SUPPLIED MATERIAL –
┌──

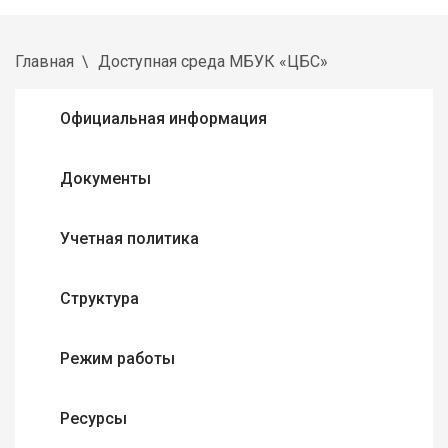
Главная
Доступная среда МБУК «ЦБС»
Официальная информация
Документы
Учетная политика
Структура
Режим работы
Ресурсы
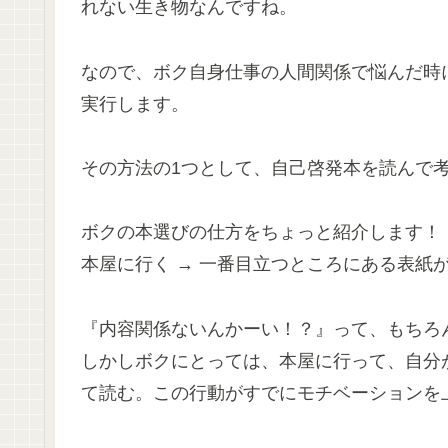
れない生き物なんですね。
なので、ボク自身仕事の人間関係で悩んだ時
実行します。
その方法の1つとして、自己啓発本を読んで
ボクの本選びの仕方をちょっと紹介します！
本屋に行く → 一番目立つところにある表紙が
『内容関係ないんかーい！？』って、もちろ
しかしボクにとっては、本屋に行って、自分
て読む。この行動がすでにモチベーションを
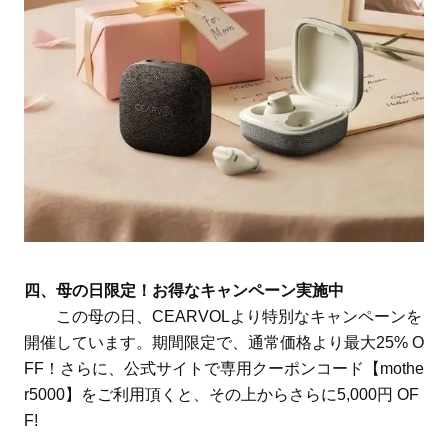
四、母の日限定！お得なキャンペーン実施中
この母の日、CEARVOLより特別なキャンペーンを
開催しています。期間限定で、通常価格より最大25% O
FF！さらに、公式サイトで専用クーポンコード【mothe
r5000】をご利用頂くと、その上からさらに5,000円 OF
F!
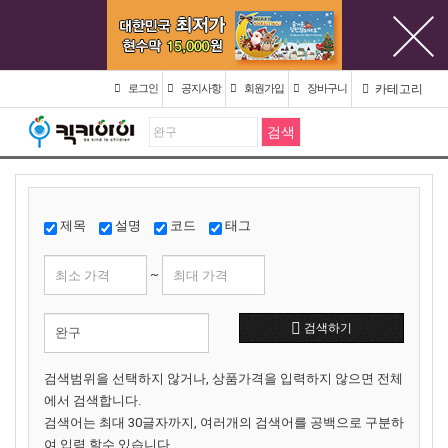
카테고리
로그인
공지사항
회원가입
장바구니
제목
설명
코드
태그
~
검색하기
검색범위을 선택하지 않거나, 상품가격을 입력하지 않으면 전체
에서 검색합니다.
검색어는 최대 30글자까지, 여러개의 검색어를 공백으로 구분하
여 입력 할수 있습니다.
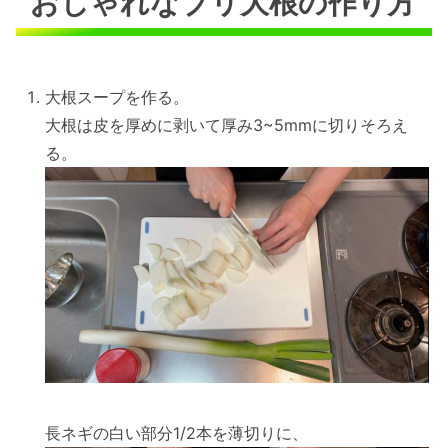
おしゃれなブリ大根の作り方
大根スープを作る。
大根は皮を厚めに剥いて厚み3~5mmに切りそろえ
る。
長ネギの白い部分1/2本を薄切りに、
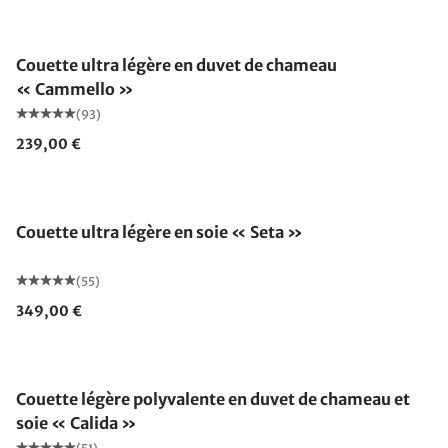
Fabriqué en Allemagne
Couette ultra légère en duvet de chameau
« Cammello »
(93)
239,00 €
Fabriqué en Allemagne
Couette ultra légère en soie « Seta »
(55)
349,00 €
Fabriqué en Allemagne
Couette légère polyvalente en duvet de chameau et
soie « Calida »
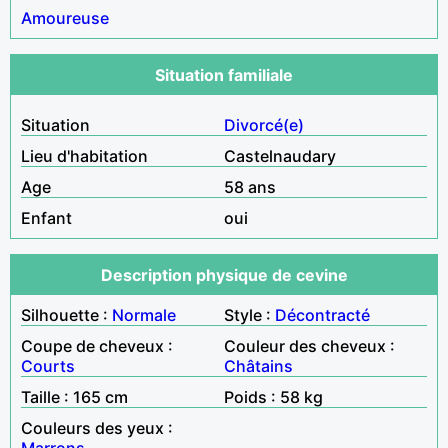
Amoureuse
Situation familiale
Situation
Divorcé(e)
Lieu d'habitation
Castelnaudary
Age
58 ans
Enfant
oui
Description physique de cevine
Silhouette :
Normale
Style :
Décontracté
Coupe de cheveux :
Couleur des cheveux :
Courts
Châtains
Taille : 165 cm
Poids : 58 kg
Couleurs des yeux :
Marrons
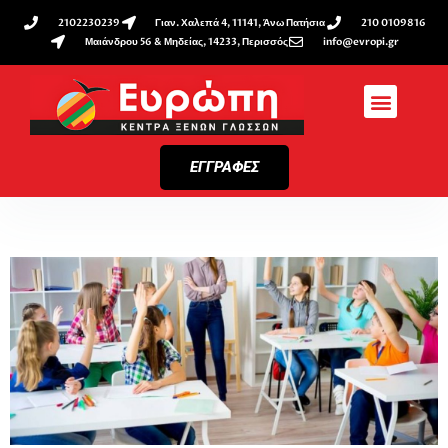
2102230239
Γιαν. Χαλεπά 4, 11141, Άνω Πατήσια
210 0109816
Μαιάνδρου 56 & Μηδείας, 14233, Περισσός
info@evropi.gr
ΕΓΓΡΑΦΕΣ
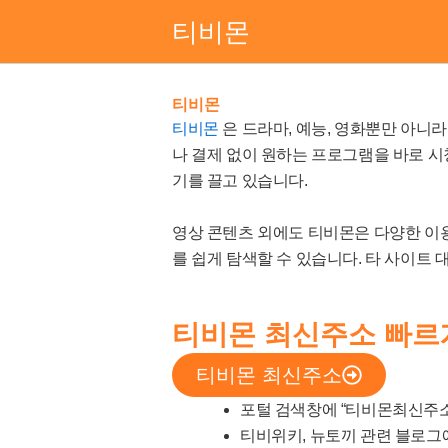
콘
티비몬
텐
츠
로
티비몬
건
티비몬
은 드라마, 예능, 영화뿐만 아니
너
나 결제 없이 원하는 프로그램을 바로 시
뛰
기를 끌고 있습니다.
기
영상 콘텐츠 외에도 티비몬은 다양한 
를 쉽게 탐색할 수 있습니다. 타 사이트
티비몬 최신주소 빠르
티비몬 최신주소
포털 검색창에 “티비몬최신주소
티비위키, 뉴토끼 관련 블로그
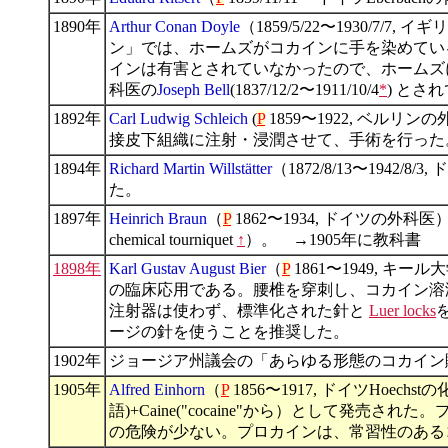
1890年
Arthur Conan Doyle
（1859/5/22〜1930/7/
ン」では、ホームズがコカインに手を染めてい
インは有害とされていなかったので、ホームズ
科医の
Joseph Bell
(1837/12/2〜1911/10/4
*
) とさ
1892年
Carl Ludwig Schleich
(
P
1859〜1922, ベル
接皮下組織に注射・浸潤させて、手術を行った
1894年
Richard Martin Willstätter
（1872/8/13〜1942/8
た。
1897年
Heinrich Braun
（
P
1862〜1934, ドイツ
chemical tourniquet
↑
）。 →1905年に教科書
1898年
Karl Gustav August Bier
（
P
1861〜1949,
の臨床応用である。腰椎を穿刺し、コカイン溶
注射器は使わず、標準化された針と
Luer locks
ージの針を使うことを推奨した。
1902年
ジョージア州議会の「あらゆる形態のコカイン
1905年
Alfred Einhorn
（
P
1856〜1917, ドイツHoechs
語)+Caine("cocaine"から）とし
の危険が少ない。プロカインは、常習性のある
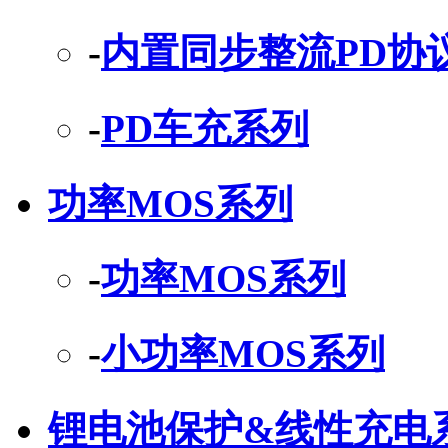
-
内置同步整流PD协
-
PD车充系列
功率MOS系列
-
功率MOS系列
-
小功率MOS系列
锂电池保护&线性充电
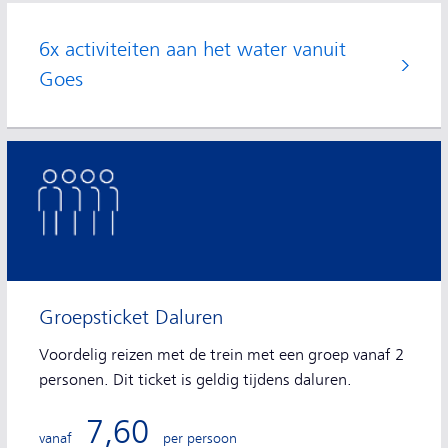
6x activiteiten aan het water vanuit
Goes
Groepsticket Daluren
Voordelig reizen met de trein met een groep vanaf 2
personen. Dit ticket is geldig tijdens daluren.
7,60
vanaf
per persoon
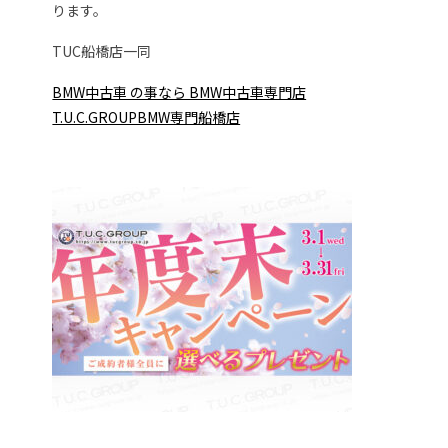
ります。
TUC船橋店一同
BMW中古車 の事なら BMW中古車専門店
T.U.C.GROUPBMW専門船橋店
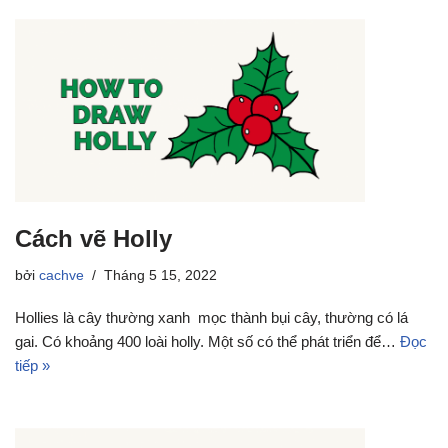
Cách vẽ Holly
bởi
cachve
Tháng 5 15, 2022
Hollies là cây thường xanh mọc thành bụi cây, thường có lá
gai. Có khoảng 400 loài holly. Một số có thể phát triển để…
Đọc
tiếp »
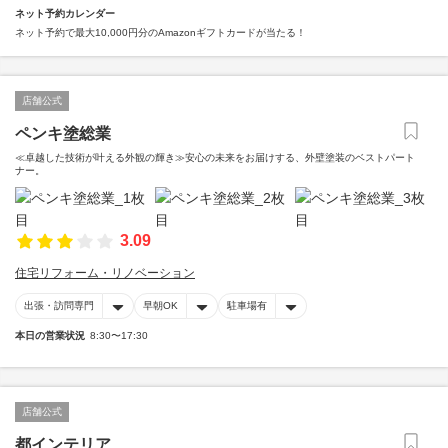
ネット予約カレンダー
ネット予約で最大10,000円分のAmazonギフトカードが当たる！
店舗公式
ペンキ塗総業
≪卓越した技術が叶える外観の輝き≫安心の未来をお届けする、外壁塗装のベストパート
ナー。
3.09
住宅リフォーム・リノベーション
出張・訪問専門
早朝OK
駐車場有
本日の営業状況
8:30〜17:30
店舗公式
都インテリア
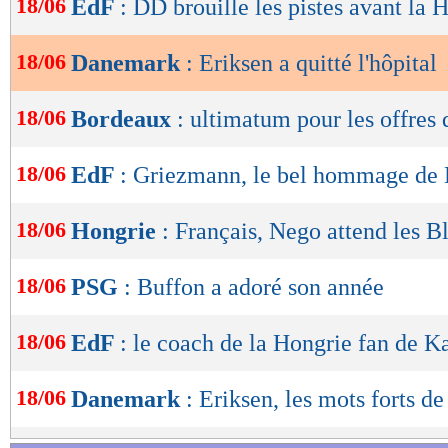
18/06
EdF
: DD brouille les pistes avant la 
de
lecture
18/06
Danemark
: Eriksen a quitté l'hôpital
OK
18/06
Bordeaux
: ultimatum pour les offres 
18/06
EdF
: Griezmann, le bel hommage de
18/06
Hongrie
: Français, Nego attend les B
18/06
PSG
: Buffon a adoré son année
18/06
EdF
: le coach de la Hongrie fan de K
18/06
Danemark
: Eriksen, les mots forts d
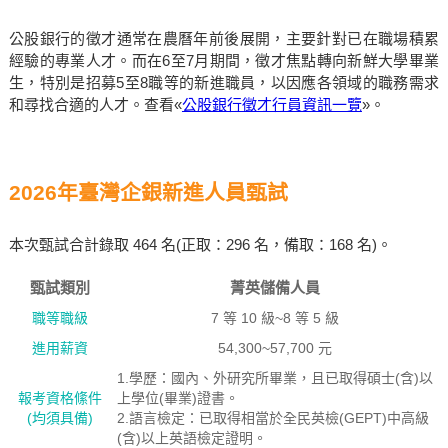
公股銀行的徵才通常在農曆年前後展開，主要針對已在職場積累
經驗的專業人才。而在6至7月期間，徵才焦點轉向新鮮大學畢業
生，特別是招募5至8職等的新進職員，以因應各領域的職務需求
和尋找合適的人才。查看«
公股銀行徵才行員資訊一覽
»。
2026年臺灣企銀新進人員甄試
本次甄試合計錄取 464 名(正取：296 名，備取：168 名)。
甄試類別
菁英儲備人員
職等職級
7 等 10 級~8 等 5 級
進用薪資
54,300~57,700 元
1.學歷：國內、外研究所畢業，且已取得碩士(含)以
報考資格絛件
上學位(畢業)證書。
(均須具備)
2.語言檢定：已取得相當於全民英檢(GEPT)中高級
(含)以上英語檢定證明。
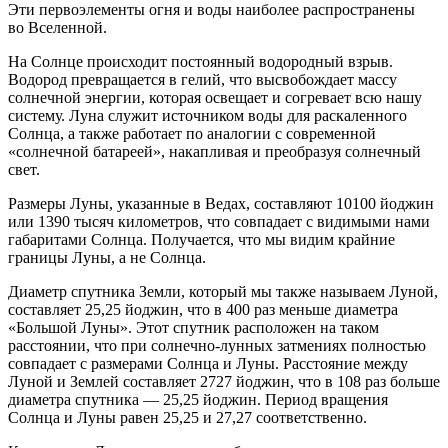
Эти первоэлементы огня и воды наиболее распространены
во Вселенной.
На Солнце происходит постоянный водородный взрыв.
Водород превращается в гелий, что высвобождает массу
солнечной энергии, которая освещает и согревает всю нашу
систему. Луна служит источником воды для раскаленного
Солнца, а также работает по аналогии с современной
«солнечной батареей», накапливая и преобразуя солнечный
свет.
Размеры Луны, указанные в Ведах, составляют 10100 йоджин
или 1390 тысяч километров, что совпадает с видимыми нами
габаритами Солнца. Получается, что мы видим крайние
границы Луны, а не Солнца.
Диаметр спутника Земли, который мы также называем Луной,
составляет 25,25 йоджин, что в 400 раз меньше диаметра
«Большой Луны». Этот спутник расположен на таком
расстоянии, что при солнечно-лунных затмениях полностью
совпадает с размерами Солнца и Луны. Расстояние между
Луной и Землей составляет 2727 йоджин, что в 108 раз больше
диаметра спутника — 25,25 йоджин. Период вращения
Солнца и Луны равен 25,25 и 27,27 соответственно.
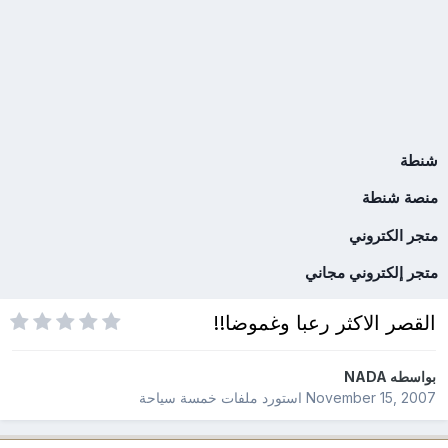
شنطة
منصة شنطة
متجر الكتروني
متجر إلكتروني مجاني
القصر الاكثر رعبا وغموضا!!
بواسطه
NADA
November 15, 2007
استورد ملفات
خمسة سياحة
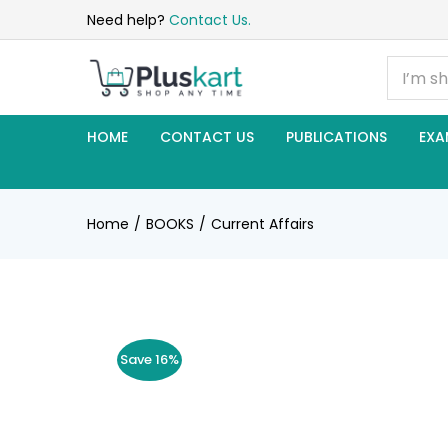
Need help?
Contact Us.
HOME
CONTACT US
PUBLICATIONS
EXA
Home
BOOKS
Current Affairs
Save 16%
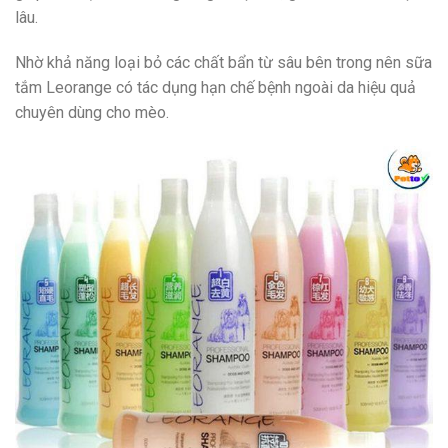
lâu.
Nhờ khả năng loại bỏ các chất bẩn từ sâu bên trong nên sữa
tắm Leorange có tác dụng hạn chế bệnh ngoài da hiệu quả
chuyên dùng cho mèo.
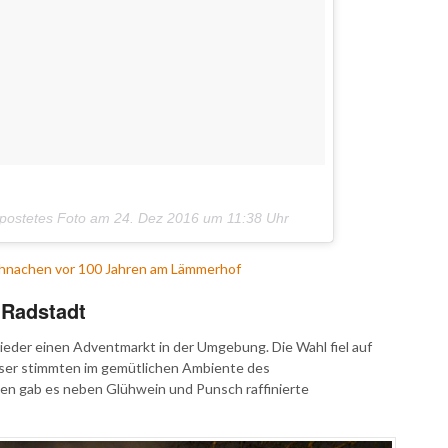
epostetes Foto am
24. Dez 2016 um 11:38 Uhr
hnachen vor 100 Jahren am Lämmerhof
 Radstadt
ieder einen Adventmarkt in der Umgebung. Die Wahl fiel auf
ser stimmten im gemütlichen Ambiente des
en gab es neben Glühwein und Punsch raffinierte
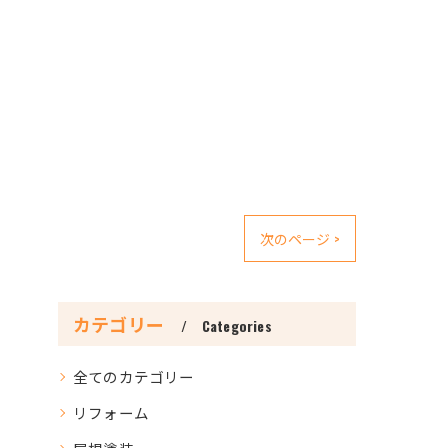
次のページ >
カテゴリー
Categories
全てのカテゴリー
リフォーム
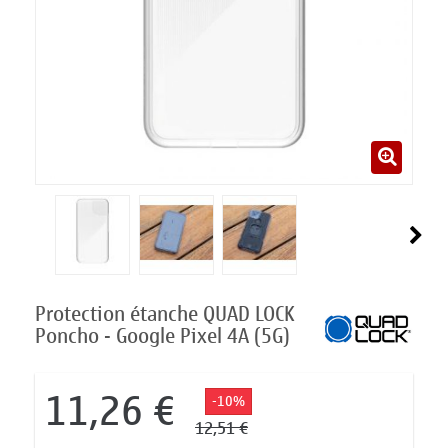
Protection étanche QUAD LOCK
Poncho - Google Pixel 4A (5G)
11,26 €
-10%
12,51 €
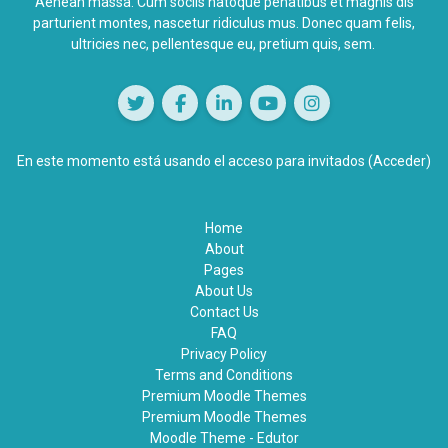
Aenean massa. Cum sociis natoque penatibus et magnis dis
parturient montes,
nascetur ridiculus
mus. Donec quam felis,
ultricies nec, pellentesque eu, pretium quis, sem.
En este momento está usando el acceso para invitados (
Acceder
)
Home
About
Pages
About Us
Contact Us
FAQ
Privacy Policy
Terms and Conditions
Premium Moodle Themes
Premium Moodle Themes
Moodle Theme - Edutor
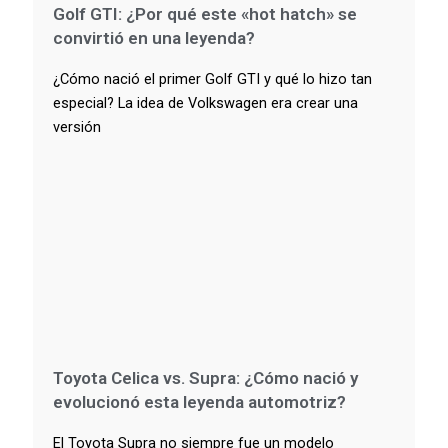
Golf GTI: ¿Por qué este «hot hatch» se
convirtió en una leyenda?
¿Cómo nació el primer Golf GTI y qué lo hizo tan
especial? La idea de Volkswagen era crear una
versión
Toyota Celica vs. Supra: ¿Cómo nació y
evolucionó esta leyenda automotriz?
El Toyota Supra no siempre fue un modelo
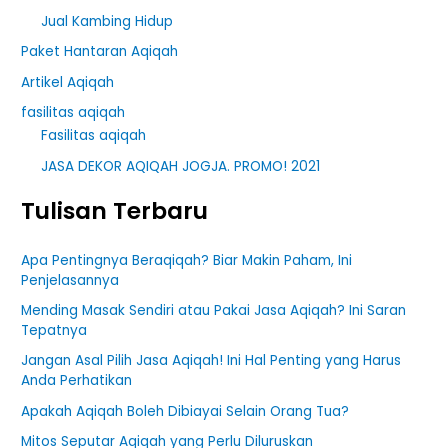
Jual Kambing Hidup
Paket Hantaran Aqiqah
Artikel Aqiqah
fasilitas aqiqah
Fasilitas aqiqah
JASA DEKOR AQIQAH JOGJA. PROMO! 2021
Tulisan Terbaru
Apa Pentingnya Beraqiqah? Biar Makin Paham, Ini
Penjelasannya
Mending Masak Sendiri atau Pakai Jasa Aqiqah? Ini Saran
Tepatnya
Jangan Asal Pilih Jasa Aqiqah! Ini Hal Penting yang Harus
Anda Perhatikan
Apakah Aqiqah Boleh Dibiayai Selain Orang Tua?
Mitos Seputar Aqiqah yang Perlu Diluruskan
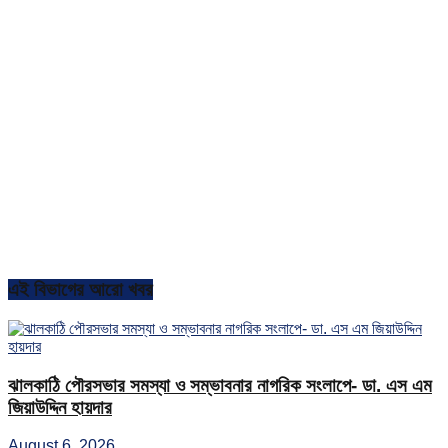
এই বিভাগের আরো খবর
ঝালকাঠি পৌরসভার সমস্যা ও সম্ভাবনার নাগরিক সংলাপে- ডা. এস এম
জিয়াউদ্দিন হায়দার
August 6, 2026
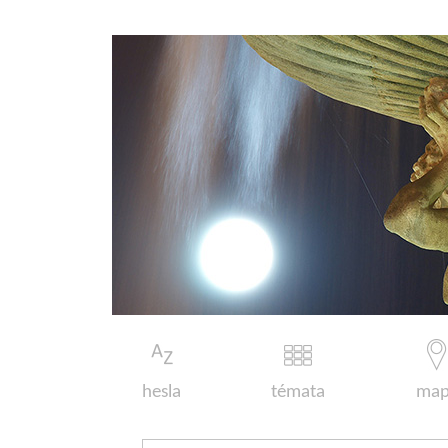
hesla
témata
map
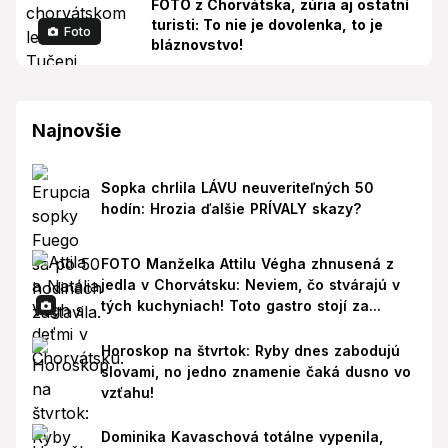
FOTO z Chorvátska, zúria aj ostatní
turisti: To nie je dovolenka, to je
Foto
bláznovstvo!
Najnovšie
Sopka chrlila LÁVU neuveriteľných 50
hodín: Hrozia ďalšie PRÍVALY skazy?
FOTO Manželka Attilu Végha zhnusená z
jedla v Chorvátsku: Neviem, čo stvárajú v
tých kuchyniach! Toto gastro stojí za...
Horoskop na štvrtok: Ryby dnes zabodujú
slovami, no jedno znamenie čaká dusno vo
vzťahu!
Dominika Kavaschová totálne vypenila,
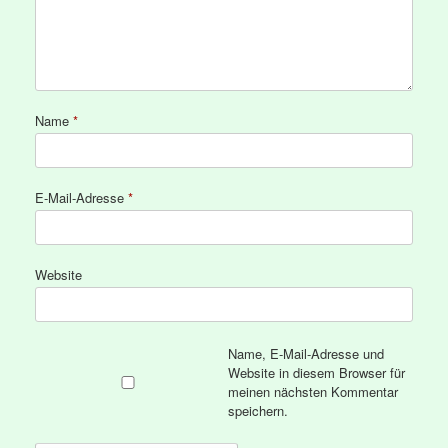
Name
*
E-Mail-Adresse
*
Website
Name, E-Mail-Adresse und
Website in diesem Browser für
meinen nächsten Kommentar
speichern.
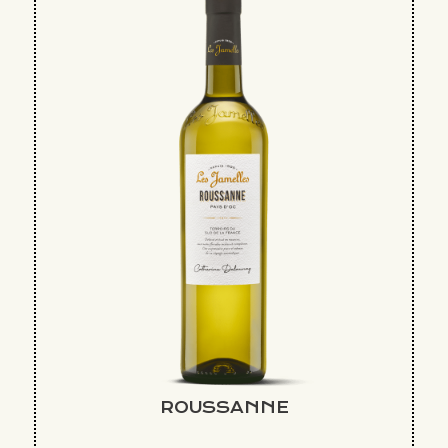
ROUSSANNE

└──

Copy only this, please: the line with "meinen nächsten Kommentar" and every line after it through the end of the data, with no pictures.

ANSWER TO THIS TASK –
meinen nächsten Kommentar
speichern.
ROUSSANNE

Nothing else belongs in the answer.